WHAT IS BEING ASKED:
Check each line below for the word "EBARA". Then give only how many lines have it.

DATA FOR ANALYSIS:
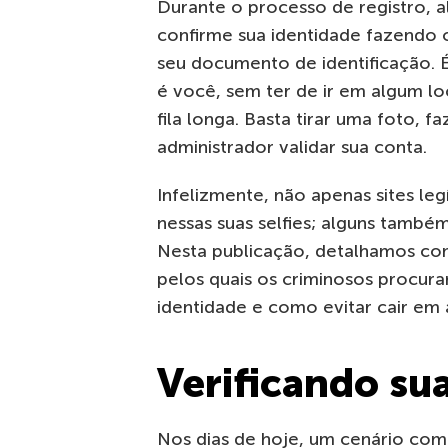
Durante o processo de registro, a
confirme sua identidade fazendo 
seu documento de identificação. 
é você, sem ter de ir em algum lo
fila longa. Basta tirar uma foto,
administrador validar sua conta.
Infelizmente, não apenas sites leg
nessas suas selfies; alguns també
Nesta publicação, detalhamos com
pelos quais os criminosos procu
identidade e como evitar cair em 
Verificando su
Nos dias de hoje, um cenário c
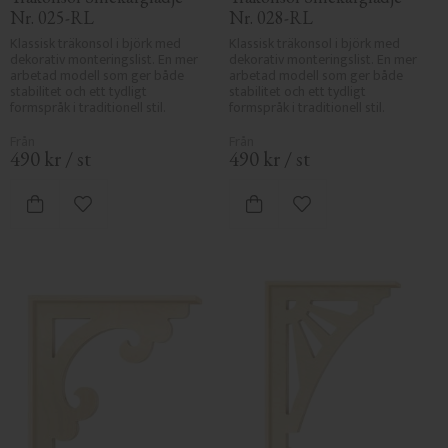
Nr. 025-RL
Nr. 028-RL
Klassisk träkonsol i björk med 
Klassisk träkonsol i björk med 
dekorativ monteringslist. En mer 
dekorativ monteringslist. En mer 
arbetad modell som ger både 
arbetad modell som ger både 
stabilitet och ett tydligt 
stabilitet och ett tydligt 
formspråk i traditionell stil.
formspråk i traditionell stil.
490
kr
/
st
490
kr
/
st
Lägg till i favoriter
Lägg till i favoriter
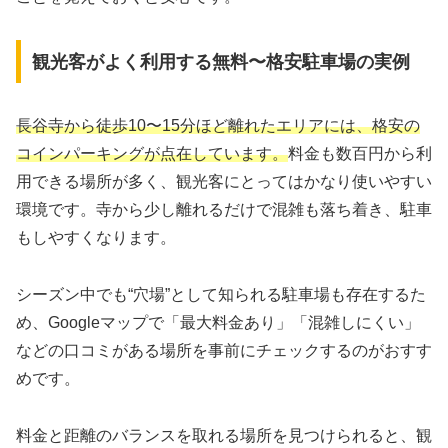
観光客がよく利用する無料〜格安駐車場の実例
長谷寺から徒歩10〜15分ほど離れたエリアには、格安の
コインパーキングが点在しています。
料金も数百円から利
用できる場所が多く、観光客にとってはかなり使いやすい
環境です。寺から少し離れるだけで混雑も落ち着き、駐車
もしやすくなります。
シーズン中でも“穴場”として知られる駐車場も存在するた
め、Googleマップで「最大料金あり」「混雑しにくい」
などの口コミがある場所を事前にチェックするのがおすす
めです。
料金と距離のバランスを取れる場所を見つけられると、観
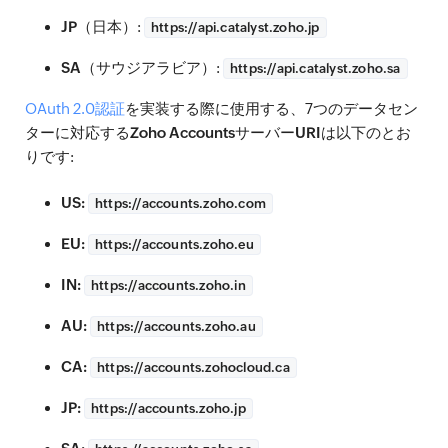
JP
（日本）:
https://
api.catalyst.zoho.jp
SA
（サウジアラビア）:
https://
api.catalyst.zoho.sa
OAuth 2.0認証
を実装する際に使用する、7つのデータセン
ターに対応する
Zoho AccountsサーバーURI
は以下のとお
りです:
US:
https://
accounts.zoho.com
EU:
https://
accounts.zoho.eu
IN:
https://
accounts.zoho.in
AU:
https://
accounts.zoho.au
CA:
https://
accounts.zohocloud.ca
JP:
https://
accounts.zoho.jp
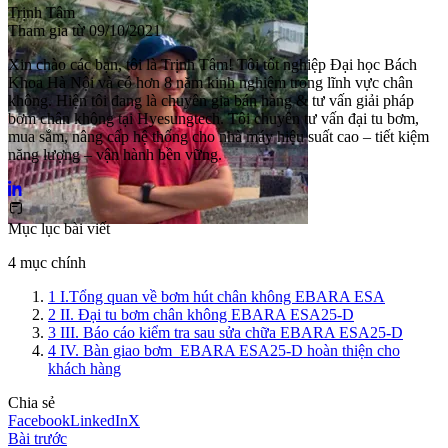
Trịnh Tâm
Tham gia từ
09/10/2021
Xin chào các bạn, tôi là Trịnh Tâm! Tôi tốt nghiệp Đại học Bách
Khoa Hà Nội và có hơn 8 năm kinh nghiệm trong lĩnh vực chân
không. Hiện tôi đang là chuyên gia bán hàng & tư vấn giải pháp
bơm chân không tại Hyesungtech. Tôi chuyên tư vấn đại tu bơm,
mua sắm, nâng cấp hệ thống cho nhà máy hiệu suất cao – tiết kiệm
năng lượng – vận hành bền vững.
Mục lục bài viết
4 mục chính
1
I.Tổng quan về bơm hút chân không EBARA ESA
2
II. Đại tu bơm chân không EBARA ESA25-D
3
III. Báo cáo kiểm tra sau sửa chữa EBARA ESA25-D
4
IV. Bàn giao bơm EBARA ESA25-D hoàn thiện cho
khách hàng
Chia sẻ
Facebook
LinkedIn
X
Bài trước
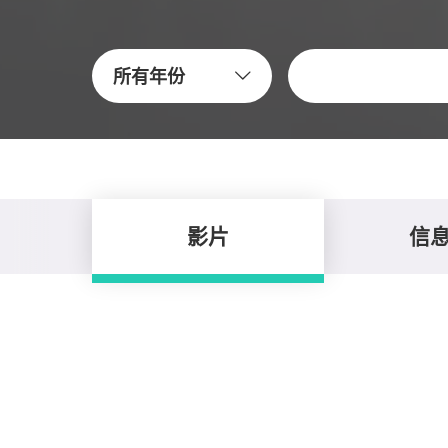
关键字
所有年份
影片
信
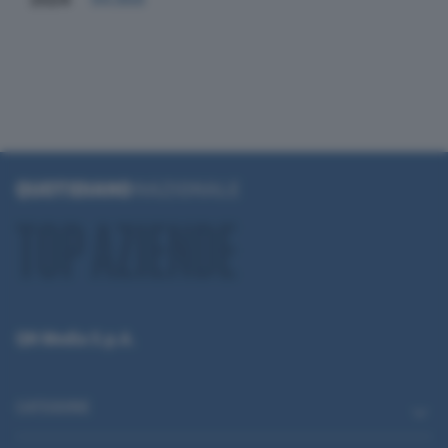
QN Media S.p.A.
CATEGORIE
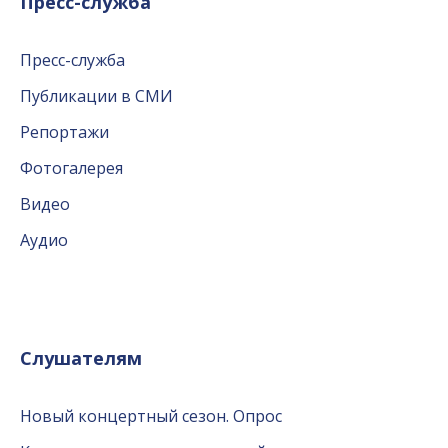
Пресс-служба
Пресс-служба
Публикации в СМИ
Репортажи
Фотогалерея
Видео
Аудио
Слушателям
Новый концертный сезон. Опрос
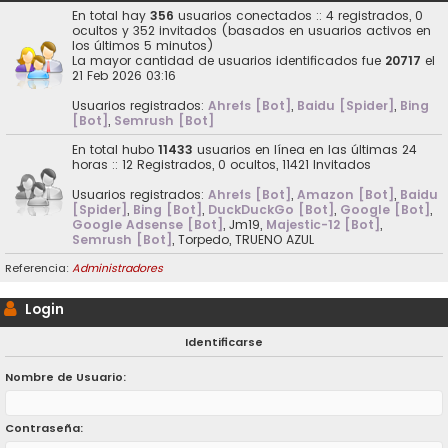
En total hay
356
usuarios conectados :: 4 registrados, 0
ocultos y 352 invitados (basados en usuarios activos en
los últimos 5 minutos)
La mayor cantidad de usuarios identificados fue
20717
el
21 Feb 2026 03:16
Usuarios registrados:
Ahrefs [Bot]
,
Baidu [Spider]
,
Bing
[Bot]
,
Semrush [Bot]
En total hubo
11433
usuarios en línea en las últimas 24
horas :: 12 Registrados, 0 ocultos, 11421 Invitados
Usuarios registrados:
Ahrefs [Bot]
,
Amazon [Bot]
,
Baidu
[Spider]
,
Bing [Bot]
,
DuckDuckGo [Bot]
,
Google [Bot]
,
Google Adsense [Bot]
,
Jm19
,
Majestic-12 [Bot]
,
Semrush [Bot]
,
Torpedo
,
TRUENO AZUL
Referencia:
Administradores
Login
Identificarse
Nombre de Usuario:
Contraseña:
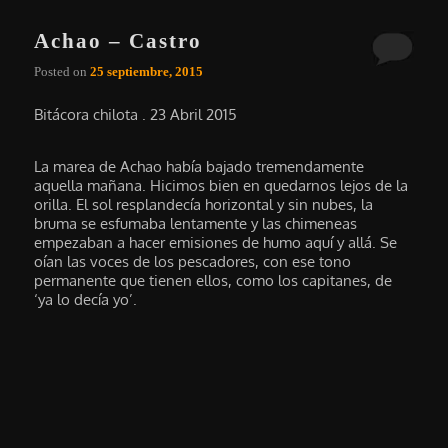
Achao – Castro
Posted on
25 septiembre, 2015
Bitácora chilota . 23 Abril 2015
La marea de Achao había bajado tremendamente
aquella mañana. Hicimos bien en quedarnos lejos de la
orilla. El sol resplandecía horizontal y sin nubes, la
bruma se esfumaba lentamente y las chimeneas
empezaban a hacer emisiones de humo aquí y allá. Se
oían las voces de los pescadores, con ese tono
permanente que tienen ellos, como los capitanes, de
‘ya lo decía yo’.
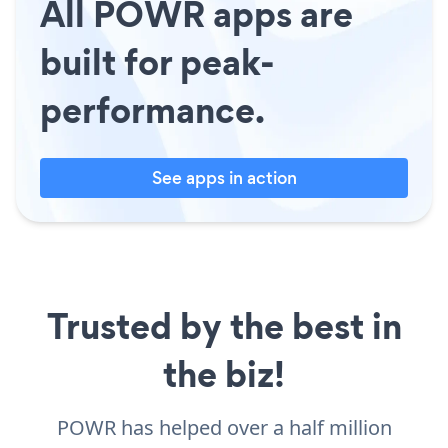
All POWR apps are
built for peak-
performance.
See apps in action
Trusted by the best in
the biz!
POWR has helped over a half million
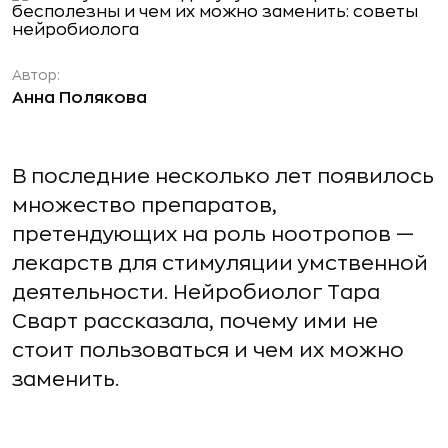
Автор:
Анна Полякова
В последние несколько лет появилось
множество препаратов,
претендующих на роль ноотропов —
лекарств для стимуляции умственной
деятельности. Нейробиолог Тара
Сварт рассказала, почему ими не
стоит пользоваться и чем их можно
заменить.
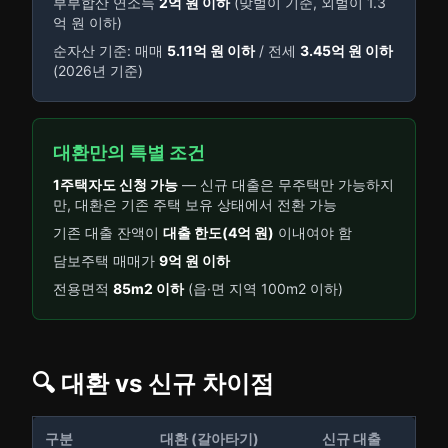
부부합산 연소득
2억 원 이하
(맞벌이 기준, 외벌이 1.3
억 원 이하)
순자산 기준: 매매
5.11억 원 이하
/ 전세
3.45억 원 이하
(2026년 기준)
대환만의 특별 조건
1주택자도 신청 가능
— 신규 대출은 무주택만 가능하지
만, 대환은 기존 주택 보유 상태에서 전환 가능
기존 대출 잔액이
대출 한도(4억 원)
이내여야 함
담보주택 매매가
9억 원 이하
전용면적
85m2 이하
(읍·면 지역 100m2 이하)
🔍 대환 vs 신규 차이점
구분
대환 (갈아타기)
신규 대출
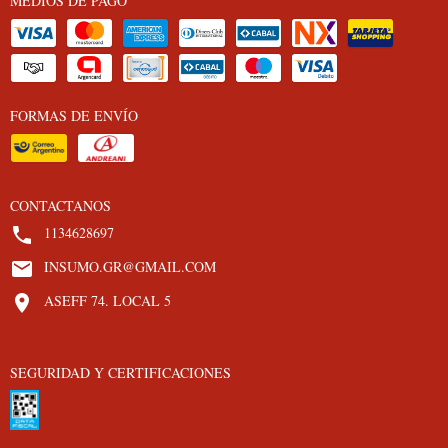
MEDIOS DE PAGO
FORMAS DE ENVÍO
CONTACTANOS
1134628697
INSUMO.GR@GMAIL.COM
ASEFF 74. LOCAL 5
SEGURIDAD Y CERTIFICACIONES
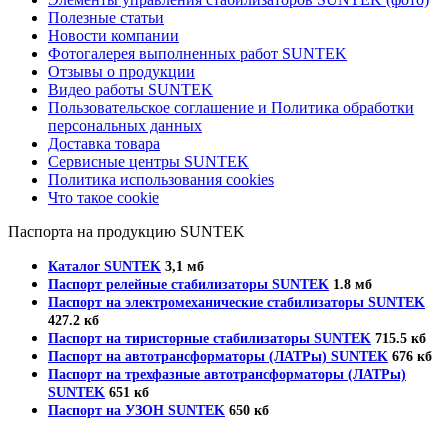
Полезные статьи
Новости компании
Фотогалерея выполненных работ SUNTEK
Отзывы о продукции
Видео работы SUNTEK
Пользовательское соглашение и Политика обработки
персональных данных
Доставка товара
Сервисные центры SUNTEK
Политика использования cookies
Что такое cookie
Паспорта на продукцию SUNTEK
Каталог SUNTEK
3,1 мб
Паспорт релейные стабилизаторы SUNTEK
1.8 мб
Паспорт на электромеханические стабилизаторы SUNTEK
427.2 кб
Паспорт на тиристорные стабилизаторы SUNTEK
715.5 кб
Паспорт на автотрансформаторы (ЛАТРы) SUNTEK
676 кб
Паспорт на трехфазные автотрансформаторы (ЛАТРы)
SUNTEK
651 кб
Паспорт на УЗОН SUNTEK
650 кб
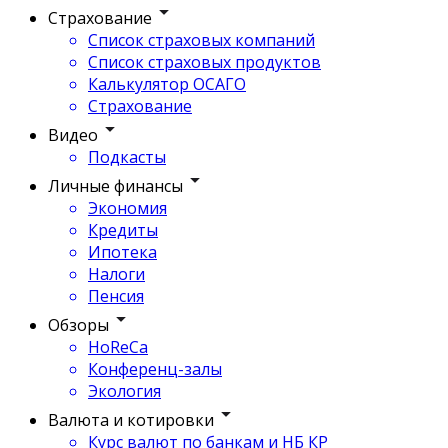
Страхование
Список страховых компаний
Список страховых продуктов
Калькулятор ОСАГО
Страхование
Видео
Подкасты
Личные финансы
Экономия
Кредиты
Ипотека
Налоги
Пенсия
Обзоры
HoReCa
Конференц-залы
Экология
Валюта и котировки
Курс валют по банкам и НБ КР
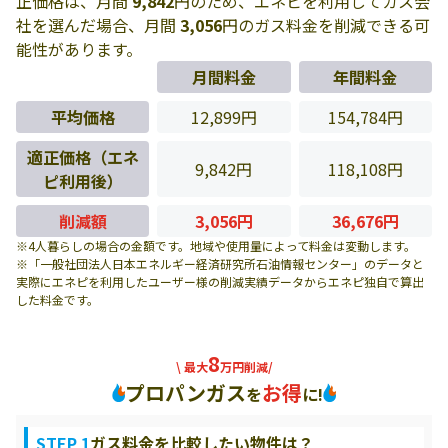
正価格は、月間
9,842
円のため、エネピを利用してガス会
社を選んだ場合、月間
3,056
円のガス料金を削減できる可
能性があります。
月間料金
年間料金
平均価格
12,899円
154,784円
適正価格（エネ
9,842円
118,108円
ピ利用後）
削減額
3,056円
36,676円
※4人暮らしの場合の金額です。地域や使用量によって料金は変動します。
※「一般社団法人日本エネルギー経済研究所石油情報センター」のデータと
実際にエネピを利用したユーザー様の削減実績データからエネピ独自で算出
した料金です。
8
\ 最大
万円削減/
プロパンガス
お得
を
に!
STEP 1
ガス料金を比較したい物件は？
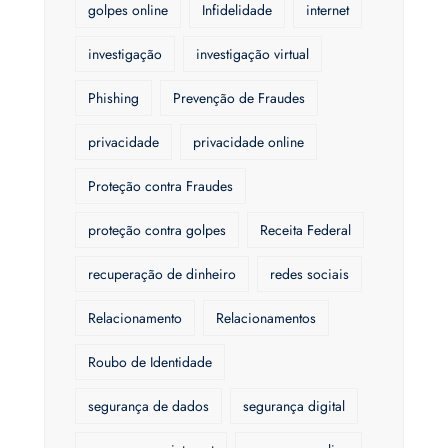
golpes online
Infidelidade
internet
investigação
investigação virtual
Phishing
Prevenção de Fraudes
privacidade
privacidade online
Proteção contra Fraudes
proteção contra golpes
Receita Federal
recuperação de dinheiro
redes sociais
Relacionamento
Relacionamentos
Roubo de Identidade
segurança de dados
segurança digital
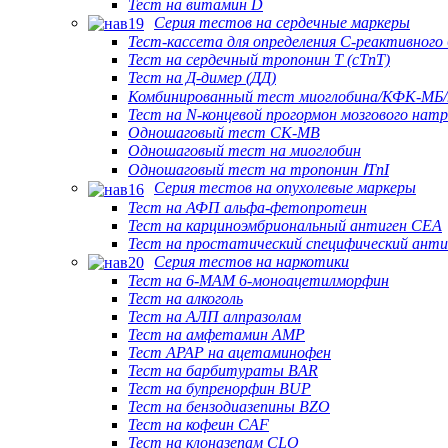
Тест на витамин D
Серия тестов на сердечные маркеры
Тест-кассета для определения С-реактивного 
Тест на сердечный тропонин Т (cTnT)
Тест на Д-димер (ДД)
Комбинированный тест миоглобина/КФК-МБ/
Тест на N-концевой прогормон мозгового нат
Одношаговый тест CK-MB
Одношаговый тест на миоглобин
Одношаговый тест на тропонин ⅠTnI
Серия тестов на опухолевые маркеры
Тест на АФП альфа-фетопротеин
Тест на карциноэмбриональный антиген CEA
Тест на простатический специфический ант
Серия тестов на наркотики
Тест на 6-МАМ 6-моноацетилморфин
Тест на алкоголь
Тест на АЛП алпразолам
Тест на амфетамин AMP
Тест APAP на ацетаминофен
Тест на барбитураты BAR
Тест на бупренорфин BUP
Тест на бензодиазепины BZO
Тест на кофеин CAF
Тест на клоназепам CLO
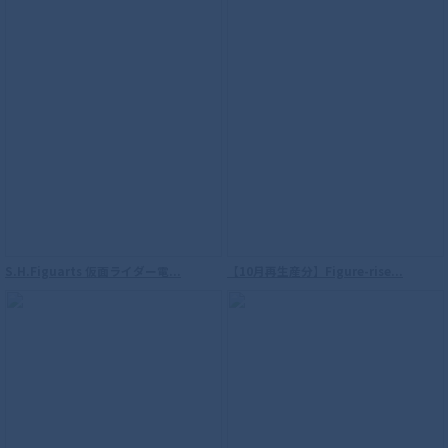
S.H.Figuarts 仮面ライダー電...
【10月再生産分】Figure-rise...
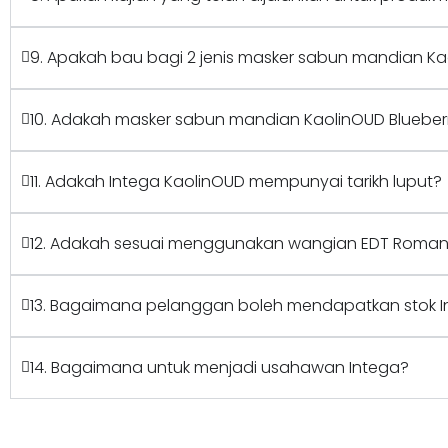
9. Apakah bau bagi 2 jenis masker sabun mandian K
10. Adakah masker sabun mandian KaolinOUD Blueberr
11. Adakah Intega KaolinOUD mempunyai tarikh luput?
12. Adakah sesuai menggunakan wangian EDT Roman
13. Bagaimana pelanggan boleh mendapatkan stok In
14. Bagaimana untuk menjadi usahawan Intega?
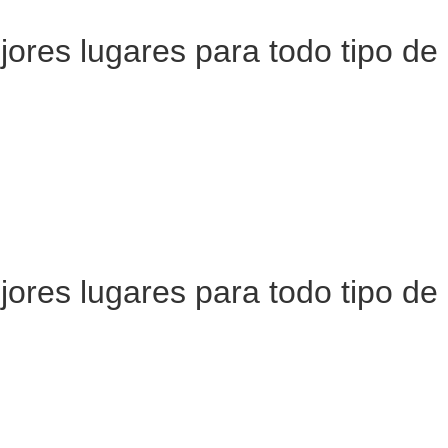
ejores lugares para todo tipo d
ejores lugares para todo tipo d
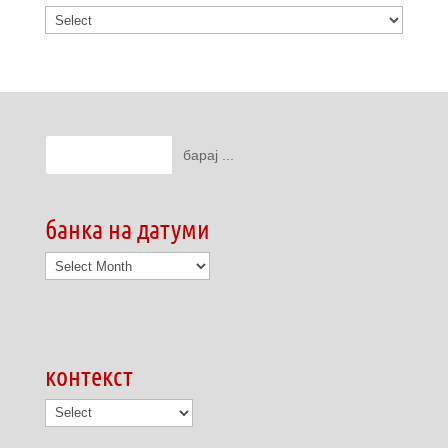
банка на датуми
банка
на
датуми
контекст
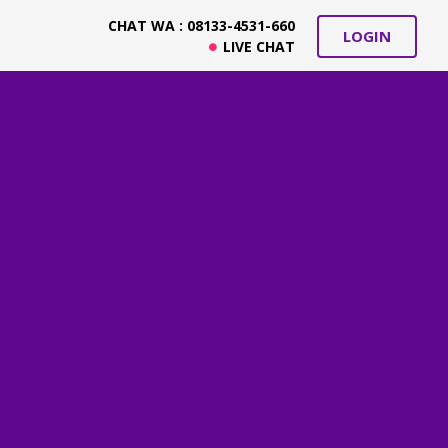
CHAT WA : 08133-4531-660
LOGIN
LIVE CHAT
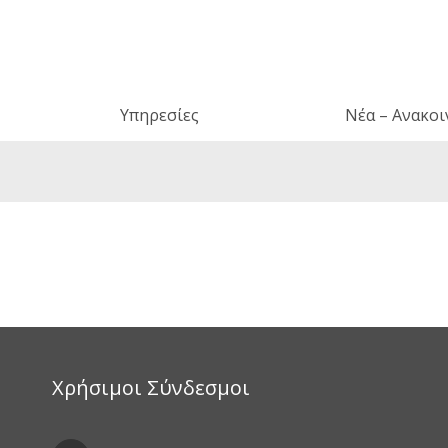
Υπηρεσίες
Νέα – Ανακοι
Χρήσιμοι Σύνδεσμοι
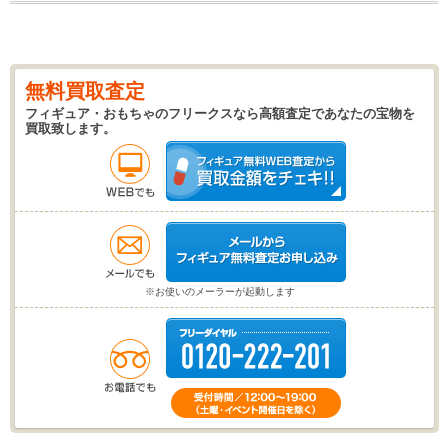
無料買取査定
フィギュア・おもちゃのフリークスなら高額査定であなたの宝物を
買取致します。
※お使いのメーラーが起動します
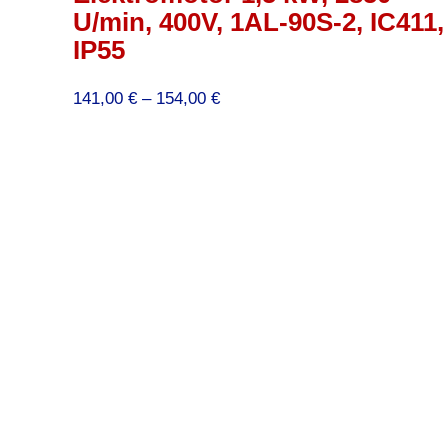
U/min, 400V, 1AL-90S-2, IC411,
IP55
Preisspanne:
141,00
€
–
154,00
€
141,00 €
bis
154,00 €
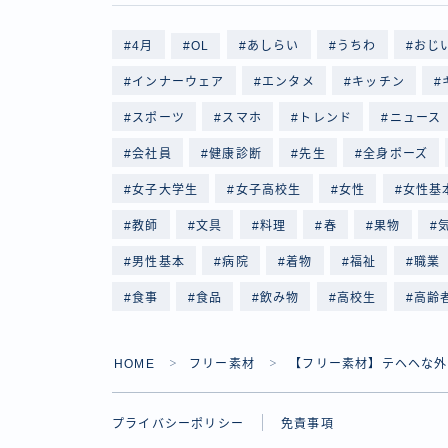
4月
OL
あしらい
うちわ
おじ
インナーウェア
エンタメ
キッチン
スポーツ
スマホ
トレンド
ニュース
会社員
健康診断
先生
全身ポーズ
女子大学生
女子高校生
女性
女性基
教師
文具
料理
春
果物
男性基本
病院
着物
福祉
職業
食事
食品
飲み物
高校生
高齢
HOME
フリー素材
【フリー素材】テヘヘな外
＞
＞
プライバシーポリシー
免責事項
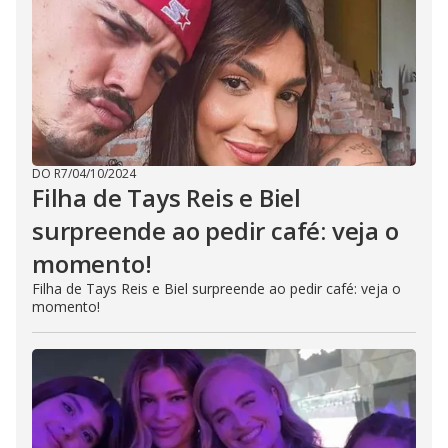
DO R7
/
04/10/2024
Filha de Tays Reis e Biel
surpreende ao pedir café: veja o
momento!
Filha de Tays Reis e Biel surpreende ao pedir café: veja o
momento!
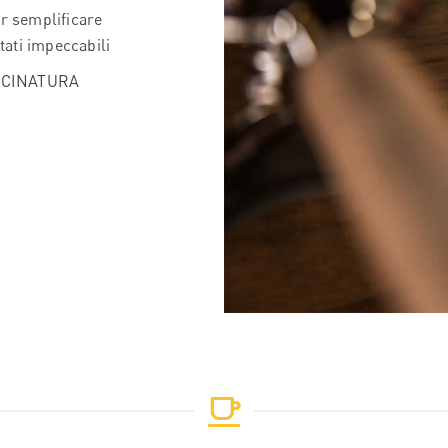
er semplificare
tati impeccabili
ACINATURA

RESULT:
4